Quando questionado pelo relator da comissão, Alfredo Gaspar, que é membro do partido União, se durante seu tempo como diretor do INSS ele havia recebido, solicitado ou exigido qualquer tipo de vantagem indevida de associações ou sindicatos, Guimarães foi categórico em sua negativa. Ele afirmou que sua diretoria não tinha controle sobre a Diretoria de Benefícios e que, portanto, não estava envolvido em qualquer tipo de acordo que pudesse resultar em vantagens ilícitas.

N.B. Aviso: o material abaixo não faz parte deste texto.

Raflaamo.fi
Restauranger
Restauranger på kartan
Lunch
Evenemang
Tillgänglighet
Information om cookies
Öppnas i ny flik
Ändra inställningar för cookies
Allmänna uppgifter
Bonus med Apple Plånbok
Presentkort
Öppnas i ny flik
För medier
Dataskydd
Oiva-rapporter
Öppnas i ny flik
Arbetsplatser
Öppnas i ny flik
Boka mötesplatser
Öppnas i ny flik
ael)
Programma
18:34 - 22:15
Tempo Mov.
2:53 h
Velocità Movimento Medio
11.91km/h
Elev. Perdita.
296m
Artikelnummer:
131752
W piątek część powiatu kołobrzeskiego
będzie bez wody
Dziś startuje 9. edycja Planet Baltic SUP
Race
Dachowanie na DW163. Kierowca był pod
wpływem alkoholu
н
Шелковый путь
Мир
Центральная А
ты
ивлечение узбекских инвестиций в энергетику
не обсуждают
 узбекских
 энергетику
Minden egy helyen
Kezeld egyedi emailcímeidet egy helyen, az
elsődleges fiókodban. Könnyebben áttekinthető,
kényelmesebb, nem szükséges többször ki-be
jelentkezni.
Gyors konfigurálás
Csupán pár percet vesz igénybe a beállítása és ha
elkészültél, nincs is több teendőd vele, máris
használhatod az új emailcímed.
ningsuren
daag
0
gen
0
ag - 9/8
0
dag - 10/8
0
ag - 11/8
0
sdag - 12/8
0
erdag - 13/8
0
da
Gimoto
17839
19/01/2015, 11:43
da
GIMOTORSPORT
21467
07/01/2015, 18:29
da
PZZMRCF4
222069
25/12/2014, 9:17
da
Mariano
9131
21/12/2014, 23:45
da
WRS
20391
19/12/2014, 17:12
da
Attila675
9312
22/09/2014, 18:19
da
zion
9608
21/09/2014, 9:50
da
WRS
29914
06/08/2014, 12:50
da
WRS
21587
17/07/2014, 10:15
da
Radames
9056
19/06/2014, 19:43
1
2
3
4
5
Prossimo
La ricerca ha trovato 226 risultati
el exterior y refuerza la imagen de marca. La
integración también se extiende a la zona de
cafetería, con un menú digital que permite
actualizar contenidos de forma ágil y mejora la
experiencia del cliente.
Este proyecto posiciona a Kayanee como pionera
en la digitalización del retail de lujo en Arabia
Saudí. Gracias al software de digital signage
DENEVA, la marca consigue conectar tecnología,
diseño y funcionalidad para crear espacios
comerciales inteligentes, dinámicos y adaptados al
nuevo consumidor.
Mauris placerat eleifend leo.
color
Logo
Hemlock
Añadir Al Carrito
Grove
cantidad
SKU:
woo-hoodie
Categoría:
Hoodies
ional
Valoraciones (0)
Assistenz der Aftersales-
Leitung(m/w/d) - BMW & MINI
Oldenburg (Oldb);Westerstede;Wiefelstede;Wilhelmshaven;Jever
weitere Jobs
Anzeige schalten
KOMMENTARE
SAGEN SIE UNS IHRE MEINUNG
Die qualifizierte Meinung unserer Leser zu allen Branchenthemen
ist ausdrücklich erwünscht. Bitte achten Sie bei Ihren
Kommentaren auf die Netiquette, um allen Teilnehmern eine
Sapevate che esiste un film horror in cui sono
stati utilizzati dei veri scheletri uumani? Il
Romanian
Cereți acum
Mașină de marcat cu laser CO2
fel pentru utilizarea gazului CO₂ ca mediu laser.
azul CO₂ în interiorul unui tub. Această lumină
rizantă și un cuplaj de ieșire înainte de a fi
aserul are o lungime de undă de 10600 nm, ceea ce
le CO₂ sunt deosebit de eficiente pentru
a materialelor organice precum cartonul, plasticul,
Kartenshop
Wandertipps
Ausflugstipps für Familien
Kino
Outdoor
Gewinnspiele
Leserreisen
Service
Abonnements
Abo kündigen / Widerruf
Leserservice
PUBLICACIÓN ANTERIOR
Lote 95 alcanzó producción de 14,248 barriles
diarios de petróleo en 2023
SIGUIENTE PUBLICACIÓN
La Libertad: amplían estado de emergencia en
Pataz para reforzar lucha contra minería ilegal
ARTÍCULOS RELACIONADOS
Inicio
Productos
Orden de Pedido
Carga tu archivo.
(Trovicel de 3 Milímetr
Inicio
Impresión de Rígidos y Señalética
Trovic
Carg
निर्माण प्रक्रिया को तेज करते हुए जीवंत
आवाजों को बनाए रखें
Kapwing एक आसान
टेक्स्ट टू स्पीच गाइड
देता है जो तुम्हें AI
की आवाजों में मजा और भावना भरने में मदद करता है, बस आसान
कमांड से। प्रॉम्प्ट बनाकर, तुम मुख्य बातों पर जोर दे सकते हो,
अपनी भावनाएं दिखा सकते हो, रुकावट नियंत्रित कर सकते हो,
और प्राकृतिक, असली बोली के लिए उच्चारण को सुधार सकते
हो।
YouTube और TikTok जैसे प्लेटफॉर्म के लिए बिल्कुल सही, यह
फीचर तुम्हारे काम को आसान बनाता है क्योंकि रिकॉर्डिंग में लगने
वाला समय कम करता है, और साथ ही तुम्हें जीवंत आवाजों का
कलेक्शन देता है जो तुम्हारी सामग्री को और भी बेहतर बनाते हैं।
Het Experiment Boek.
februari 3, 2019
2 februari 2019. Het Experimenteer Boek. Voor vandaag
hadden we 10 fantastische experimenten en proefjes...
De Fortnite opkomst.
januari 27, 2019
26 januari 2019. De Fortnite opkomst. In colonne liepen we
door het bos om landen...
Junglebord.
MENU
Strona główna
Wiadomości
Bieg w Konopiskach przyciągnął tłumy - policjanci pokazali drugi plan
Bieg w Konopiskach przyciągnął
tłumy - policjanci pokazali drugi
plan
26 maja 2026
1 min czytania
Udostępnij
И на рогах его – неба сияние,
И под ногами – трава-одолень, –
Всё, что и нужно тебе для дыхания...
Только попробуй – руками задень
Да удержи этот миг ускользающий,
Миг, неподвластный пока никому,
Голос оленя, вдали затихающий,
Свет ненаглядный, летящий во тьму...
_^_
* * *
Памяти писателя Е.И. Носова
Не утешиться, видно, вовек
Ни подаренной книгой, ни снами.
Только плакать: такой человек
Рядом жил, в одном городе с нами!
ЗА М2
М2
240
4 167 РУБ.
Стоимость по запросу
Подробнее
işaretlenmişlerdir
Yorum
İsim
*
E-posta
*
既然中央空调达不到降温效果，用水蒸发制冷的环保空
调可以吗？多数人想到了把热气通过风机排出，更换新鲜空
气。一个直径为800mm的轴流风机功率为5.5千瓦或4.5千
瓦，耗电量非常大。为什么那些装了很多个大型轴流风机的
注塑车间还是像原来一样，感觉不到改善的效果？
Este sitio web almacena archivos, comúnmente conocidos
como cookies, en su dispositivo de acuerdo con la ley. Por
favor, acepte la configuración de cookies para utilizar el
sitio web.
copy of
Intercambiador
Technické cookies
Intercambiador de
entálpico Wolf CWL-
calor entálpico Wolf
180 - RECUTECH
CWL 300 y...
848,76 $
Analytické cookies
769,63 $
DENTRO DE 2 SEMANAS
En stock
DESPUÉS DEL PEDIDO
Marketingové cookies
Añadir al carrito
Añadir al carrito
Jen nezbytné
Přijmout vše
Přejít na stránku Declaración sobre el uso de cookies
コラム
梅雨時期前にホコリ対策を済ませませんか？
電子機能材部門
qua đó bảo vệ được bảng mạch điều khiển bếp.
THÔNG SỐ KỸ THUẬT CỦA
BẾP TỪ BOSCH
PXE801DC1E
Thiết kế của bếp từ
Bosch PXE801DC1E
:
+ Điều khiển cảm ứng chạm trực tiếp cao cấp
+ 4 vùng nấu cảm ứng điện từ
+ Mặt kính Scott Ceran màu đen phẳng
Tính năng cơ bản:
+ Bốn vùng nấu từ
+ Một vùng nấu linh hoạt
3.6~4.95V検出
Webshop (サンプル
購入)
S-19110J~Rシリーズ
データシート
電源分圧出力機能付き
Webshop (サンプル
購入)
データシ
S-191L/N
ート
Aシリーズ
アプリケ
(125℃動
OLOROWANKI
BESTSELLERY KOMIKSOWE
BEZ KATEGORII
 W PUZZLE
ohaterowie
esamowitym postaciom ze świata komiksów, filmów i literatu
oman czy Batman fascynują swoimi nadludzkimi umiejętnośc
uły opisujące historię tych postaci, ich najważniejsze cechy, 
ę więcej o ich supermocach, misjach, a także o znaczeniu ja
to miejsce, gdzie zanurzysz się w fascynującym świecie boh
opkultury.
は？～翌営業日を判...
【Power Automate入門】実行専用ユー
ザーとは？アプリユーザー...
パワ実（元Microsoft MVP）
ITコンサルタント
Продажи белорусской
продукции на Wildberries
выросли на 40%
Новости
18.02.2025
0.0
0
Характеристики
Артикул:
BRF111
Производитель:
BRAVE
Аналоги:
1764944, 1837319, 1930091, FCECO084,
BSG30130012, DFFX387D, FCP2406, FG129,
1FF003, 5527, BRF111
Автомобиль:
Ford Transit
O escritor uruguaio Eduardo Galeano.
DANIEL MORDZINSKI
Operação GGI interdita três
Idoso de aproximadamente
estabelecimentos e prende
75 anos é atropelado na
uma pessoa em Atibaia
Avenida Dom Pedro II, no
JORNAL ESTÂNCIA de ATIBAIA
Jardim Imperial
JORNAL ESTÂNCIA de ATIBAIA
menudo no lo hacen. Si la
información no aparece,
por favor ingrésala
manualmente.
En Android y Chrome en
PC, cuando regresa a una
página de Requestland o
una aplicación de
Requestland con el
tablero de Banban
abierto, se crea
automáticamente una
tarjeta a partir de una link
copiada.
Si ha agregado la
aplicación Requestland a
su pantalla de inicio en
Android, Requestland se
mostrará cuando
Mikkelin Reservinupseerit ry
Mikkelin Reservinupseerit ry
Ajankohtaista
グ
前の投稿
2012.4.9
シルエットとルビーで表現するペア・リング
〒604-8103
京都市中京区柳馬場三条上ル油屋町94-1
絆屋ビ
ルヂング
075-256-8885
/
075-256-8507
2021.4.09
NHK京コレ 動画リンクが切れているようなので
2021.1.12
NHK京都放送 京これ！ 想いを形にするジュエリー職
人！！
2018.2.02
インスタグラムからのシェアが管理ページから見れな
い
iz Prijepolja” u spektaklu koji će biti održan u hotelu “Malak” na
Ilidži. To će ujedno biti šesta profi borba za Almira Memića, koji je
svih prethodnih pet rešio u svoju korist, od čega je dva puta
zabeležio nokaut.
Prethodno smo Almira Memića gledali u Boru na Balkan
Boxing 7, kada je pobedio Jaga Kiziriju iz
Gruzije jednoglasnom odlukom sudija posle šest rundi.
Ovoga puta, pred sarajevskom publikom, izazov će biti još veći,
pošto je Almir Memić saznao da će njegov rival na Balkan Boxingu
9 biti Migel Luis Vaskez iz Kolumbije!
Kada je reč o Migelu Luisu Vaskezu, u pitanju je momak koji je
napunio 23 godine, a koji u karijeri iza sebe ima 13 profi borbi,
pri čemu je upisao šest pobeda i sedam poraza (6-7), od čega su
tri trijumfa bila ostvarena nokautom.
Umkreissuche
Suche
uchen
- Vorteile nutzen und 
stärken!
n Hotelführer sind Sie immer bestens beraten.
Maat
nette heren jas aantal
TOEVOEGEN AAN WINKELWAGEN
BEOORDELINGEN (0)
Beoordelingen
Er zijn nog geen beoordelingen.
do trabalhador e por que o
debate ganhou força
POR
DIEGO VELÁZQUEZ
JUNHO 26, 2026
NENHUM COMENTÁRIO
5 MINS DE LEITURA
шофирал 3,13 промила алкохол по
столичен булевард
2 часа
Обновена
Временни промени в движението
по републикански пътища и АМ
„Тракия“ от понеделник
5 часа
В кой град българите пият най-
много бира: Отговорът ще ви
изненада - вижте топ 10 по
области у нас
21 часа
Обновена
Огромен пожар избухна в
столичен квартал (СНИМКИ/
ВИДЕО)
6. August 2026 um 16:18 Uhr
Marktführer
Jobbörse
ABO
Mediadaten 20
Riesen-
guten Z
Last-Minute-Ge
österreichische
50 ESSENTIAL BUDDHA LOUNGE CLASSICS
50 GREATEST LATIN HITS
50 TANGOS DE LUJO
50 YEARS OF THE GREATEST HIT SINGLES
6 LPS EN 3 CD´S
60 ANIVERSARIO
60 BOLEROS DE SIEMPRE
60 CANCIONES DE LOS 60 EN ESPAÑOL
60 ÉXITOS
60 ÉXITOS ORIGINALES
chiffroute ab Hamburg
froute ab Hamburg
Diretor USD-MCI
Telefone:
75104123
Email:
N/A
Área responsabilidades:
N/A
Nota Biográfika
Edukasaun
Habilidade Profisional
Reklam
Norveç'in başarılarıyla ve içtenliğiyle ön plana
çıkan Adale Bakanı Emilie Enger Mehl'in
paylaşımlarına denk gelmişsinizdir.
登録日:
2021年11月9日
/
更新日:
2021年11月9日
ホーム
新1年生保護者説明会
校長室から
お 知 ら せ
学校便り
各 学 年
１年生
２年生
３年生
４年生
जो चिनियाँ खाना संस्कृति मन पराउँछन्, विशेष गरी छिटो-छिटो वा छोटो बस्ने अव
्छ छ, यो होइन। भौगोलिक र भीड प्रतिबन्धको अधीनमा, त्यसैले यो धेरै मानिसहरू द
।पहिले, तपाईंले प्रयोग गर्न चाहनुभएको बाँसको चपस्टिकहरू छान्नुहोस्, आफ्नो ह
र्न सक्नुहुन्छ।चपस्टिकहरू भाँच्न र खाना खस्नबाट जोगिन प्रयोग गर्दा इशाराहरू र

“Na nossa diretoria nós não tínhamos gerência em relação à Diretoria de Benefícios. Todos esses elementos que estão sendo discutidos na CPMI são em relação a benefícios, e nossa diretoria não tinha nenhuma gerência, nunca participamos de ACT [Acordo de Cooperação Técnica], nenhuma dessas”, disse Guimarães, deixando claro que suas funções eram limitadas a outros aspectos da autarquia.

Investigações e Acusações

O ex-diretor não escapou das investigações que foram desencadeadas pela Polícia Federal (PF). As autoridades buscaram e apreenderam documentos em sua residência como parte das apurações sobre um esquema que, segundo os investigadores, envolvia repasses de dinheiro ilícito de um conhecido associado ao INSS, Antônio Carlos Camilo Antunes, que é popularmente chamado de “Careca do INSS”.

Em sua defesa, Guimarães argumentou que os repasses que recebeu eram legítimos e que sua empresa, a Vênus Consultoria, prestava serviços legítimos de educação financeira, sendo contratada por uma firma ligada ao “Careca do INSS”. No entanto, ele admitiu que a única cliente da Vênus Consultoria era, na verdade, a empresa Brasília Consultoria, de propriedade do próprio Careca do INSS e de seu filho. Guimarães também mencionou que decidiu encerrar suas relações comerciais com essa empresa logo após o início das investigações da PF, o que sugere uma tentativa de se distanciar das acusações.

Operação Sem Desconto e Seus Efeitos

As investigações da Polícia Federal, juntamente com a Controladoria-Geral da União (CGU), resultaram na Operação Sem Desconto, que foi desencadeada em abril. Essa operação revelou uma prática alarmante de descontos indevidos e irregulares, que estavam sendo aplicados nas contas de beneficiários do INSS. Estima-se que as entidades responsáveis por essas cobranças irregulares tenham arrecadado cerca de R$ 6,3 bilhões entre os anos de 2019 e 2024, o que representa uma quantia significativa e um impacto negativo para muitos aposentados e pensionistas que dependem do sistema previdenciário.

O Papel da CPMI

A CPMI foi estabelecida em agosto e tem como objetivo principal investigar essas anomalias e trazer à tona a verdade sobre as práticas e procedimentos realizados no âmbito do INSS. A comissão busca garantir que os responsáveis por qualquer tipo de fraude ou má gestão sejam responsabilizados, além de trabalhar para restabelecer a confiança na autarquia que é essencial para a segurança financeira de milhões de brasileiros.

Com a continuidade dos depoimentos e investigações, espera-se que novos detalhes surjam, lançando luz sobre as operações do INSS e assegurando que os beneficiários não sejam mais vítimas de práticas fraudulentas.